Díaz-Canel justifie auprès de NBC pourquoi Cuba n'a pas suivi le modèle de la Chine et du Vietnam



Miguel Díaz-Canel lors de son entretien avec NBC à La Havane.Photo © Facebook/Miguel Díaz-Canel Bermúdez

Dans sa première interview à la télévision américaine, diffusée ce dimanche dans l'émission "Meet the Press" de NBC News, le dirigeant cubain Miguel Díaz-Canel a expliqué pourquoi Cuba n'a pas pu suivre le modèle économique de la Chine et du Vietnam, des pays qui allient parti unique et économies de marché.

Díaz-Canel a soutenu que la différence fondamentale réside dans la durée de l'embargo. La Chine et le Vietnam ont également été soumis à des sanctions américaines, mais ces pressions n'ont duré qu'une décennie, tandis que Cuba est sous embargo depuis plus de 60 ans.

"La Chine et le Vietnam sont des pays qui construisent le socialisme, comme Cuba", a déclaré Díaz-Canel à la journaliste Kristen Welker. "Des blocages qui ont duré moins de temps. Ils ont duré environ une décennie.
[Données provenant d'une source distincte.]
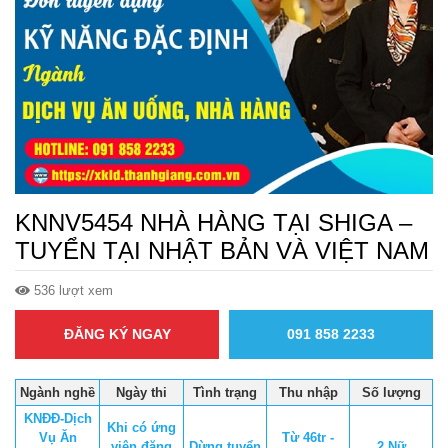
KNNV5454 NHÀ HÀNG TẠI SHIGA –
TUYỂN TẠI NHẬT BẢN VÀ VIỆT NAM
536 lượt xem
ĐĂNG KÝ NGAY
091 858 2233
Ngành nghề
Ngày thi
Tình trạng
Thu nhập
Số lượng
KNĐĐ-Dịch
Khi có ứng
Vụ Ăn
Từ 46tr -
viên đăng
Dừng tuyển
2 Nữ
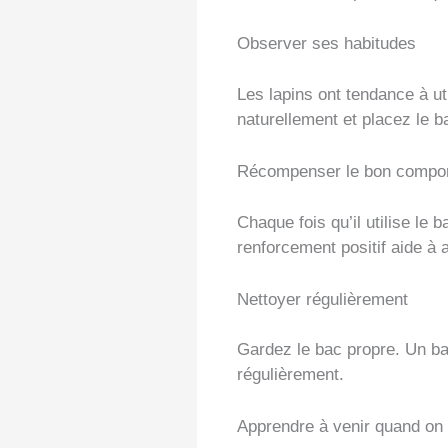
Observer ses habitudes
Les lapins ont tendance à ut
naturellement et placez le ba
Récompenser le bon compo
Chaque fois qu’il utilise le
renforcement positif aide à 
Nettoyer régulièrement
Gardez le bac propre. Un bac
régulièrement.
Apprendre à venir quand on 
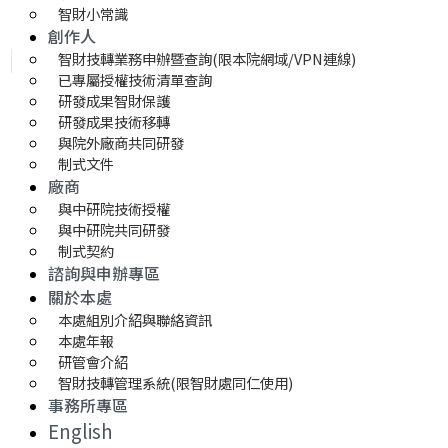
智財小常識
創作人
智財技轉業務申辦暨查詢(限本院網域/VPN連線)
已專屬授權技術清單查詢
研發成果智財保護
研發成果技術移轉 
與院外廠商共同研發
制式文件
廠商
與中研院技術授權
與中研院共同研發
制式契約
諮詢與申辦專區
關於本處
本處組別介紹與聯絡資訊
本處年報
研管會介紹
智財技轉管理系統(限智財處同仁使用)
事務所專區
English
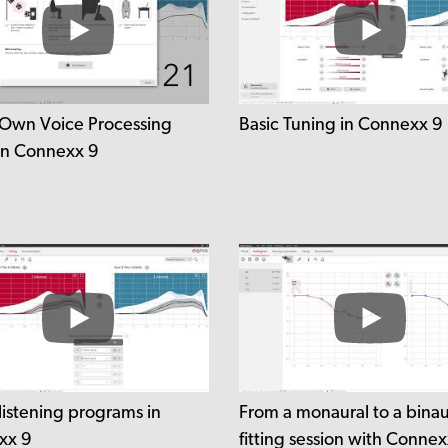
Own Voice Processing
Basic Tuning in Connexx 9
in Connexx 9
listening programs in
From a monaural to a binau
xx 9
fitting session with Connex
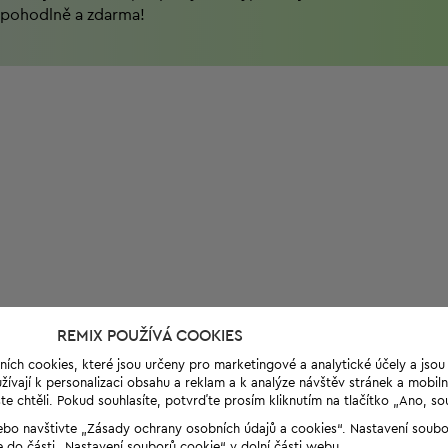
pohodlně a zdarma!
REMIX POUŽÍVÁ COOKIES
ních cookies, které jsou určeny pro marketingové a analytické účely a jso
ívají k personalizaci obsahu a reklam a k analýze návštěv stránek a mobiln
e chtěli. Pokud souhlasíte, potvrďte prosím kliknutím na tlačítko „Ano, so
“ nebo navštivte „Zásady ochrany osobních údajů a cookies“. Nastavení soub
e do části „Nastavení souborů cookie“ v dolní části webu.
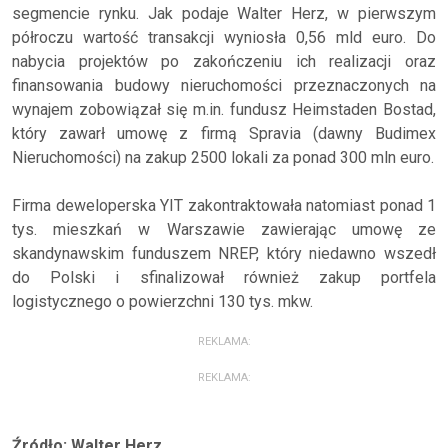
segmencie rynku. Jak podaje Walter Herz, w pierwszym
półroczu wartość transakcji wyniosła 0,56 mld euro. Do
nabycia projektów po zakończeniu ich realizacji oraz
finansowania budowy nieruchomości przeznaczonych na
wynajem zobowiązał się m.in. fundusz Heimstaden Bostad,
który zawarł umowę z firmą Spravia (dawny Budimex
Nieruchomości) na zakup 2500 lokali za ponad 300 mln euro.
Firma deweloperska YIT zakontraktowała natomiast ponad 1
tys. mieszkań w Warszawie zawierając umowę ze
skandynawskim funduszem NREP, który niedawno wszedł
do Polski i sfinalizował również zakup portfela
logistycznego o powierzchni 130 tys. mkw.
REKLAMA:
REKLAMA:
Źródło: Walter Herz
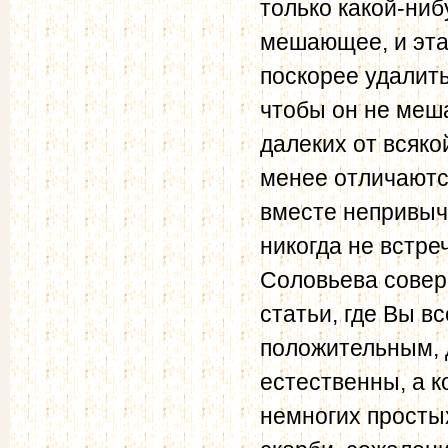
только какой-ниб
мешающее, и эта
поскорее удалит
чтобы он не меш
далеких от всяк
менее отличаютс
вместе непривычн
никогда не встре
Соловьева совер
статьи, где Вы в
положительным, 
естественны, а к
немногих простых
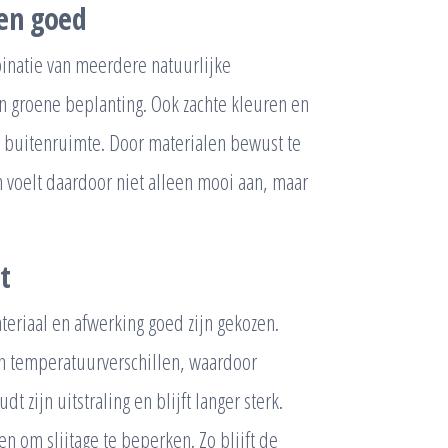
en goed
inatie van meerdere natuurlijke
n groene beplanting. Ook zachte kleuren en
de buitenruimte. Door materialen bewust te
 voelt daardoor niet alleen mooi aan, maar
t
eriaal en afwerking goed zijn gekozen.
en temperatuurverschillen, waardoor
 zijn uitstraling en blijft langer sterk.
 om slijtage te beperken. Zo blijft de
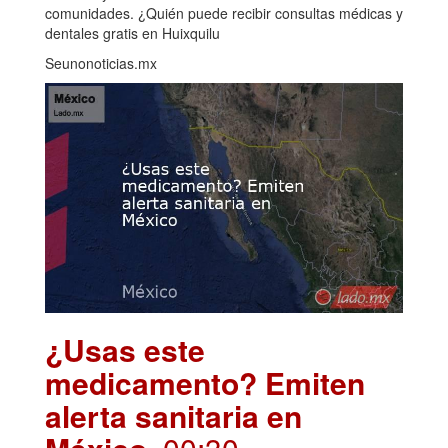
comunidades. ¿Quién puede recibir consultas médicas y
dentales gratis en Huixquilu
Seunonoticias.mx
¿Usas este
medicamento? Emiten
alerta sanitaria en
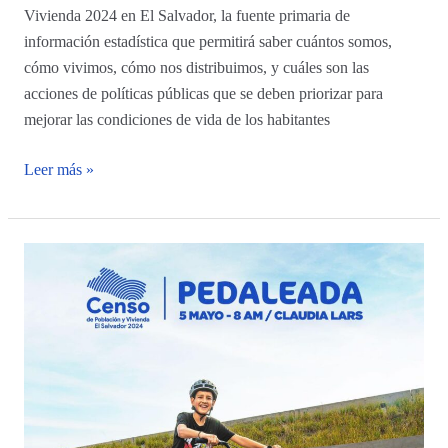
Vivienda 2024 en El Salvador, la fuente primaria de
información estadística que permitirá saber cuántos somos,
cómo vivimos, cómo nos distribuimos, y cuáles son las
acciones de políticas públicas que se deben priorizar para
mejorar las condiciones de vida de los habitantes
Leer más »
Únete
a
la
pedaleada
del
Censo
2024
Lorsqu'ils sont sortis de ce blocage, ils ont eu toutes les possibilités de développer leurs capacités pour la construction du socialisme."

Le dirigeant cubain a affirmé avoir étudié en profondeur les réformes chinoises et les avoir utilisées comme référence pour Cuba, et a souligné qu'il a visité la Chine et le Vietnam lors de son dernier voyage, en septembre 2025.

Selon Díaz-Canel, lorsque ces pays ont entamé leur essor économique, ils partaient d'une situation de développement "moins favorable" que celle de Cuba actuellement.

"Quando tu étudies les périodes où la Chine et le Vietnam ont pu décoller, ils partaient d'une situation moins favorable en termes de développement que celle que connaît Cuba en ce moment", a-t-il affirmé. "Supprime le blocus, lève le blocus et vois ce que nous pouvons accomplir."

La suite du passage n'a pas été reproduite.